Brazil recently celebrated the fifth anniversary of Law 12.529/2011 (Brazilian Antitrust Law), which established a pre-merger control system and aligned the Brazilian Antitrust Authority (Cade) with more mature jurisdictions.
The Brazilian M&A market reacted accordingly, with a quick shift in the culture of allocating antitrust risks. Indeed, a pre-merger system makes room for negotiations with Cade in the process of seeking antitrust remedies. This could be a long and burdensome experience, and incentives for the parties to drop or consummate the deal may vary depending on the level of antitrust exposure and contractual enforcement.
Therefore, the allocation of antitrust risk has become an important trend in Brazilian M&A agreements, with a particular focus on termination fees for strategic deals – those where there is a high likelihood that the buyer will be unable to close as part of an antitrust decision/restriction.

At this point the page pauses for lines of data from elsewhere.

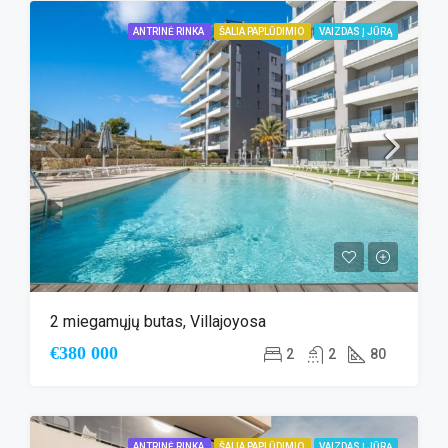
ANTRINĖ RINKA
ŠALIA PAPLŪDIMIO
VAIZDAS Į JŪRĄ
2 miegamųjų butas, Villajoyosa
€380 000
2
2
80
ANTRINĖ RINKA
ŠALIA PAPLŪDIMIO
VAIZDAS Į JŪRĄ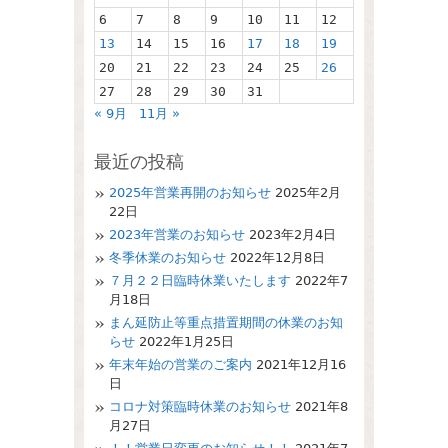
6
7
8
9
10
11
12
13
14
15
16
17
18
19
20
21
22
23
24
25
26
27
28
29
30
31
« 9月
11月 »
最近の投稿
2025年営業再開のお知らせ
2025年2月
22日
2023年営業のお知らせ
2023年2月4日
冬季休業のお知らせ
2022年12月8日
７月２２日臨時休業いたします
2022年7
月18日
まん延防止等重点措置期間の休業のお知
らせ
2022年1月25日
年末年始の営業のご案内
2021年12月16
日
コロナ対策臨時休業のお知らせ
2021年8
月27日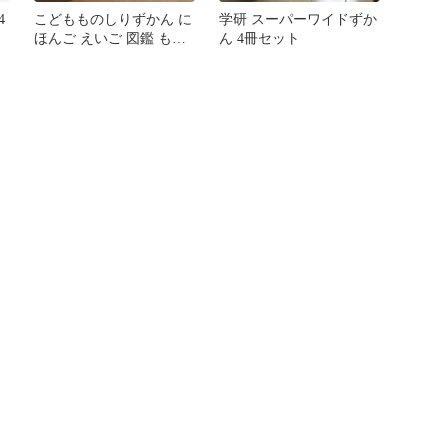
4
こどもものしりずかん に
学研 スーパーワイドずか
ほんご えいご 図鑑 もの
ん 4冊セット
の名前 名前 知育 絵本 幼
児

Such contractual provisions, also known as reverse break-up fees, which typically range from between four and six percent of the deal price, aim at incentivising the buyer to find and negotiate antitrust remedies to clear the transaction. It also financially compensates the seller, in cases where the transaction is rejected, since the target may experience pre-closing losses during the antitrust assessment.
The recent recession in Brazil also boosted this trend, with many consolidation processes in different industries. Not surprisingly, Cade has blocked four transactions over the past 12 months: (i) the Ultrapar proposed acquisition of rival fuel distribution company Alesat; (ii) the purchase of meatpacker Mataboi by JBJ, (iii) the acquisition of education company Estacio by Kroton Educacional; and, more recently, (iv) Ultrapar's proposal to buy distributor Liquigas from Petrobras.

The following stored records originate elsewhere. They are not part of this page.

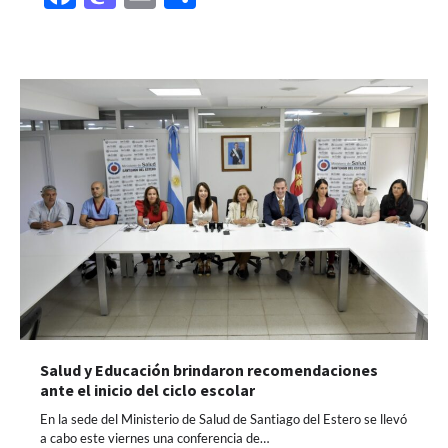
Salud y Educación brindaron recomendaciones
ante el inicio del ciclo escolar
En la sede del Ministerio de Salud de Santiago del Estero se llevó
a cabo este viernes una conferencia de…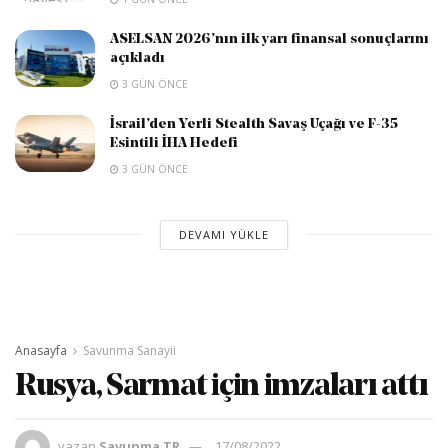
ASELSAN 2026’nın ilk yarı finansal sonuçlarını
açıkladı
3 GÜN ÖNCE
İsrail’den Yerli Stealth Savaş Uçağı ve F-35
Esintili İHA Hedefi
3 GÜN ÖNCE
DEVAMI YÜKLE
Anasayfa
Savunma Sanayii
Rusya, Sarmat için imzaları attı
yazan
Savunma TR
17/08/2022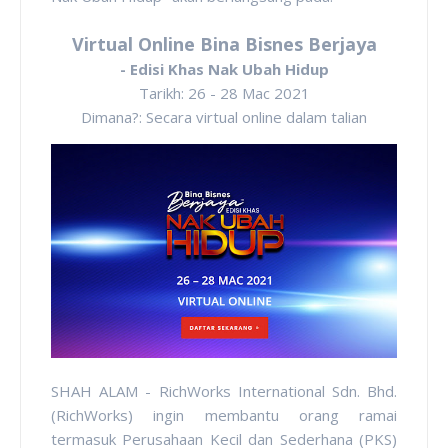
Virtual Online Bina Bisnes Berjaya
- Edisi Khas Nak Ubah Hidup
Tarikh: 26 - 28 Mac 2021
Dimana?: Secara virtual online dalam talian
SHAH ALAM - RichWorks International Sdn. Bhd.
(RichWorks) ingin membantu orang ramai
termasuk Perusahaan Kecil dan Sederhana (PKS)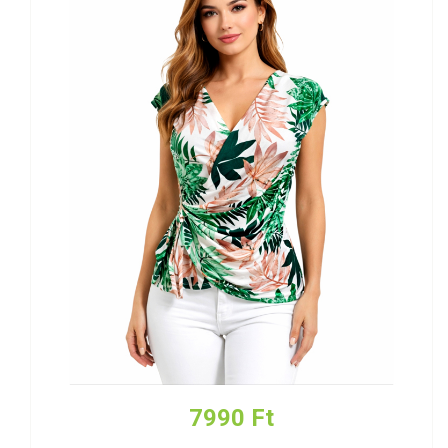
7990 Ft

Although the Ultraplar/Alesat transaction did not contemplate a termination fee, Petrobras required from Ultrapar, according to public information, a reverse break-up fee of BRL280 million ($86 million) in case of an antitrust rejection in the Liquigas deal. The fee represented 10% of the total purchase price, close to the one negotiated in the groundbreaking US AT&T/T-Mobile transaction.
The imposition of such a high fee could be explained by the fact that Liquigas' sale was part of a competitive auction with many players disputing the asset. Although Ultrapar offered the highest purchase price, it was clearly the proposal bringing more antitrust exposure, as the leading player within the sector. After a fierce battle of almost one year with Cade, and despite offering divestures to avoid the payment of the fee, the authority rejected the transaction since it would increase the abuse of market power in the affected market – also noting that potential remedies offered were insufficient to decrease concerns.
Lesson to learn: reverse break-up fees are a good way both to ensure that the buyer is sure about the deal and financially to protect the seller in case of a rejection. An advance risk assessment, though, is key for the parties to better allocate risks arising from this type of provision.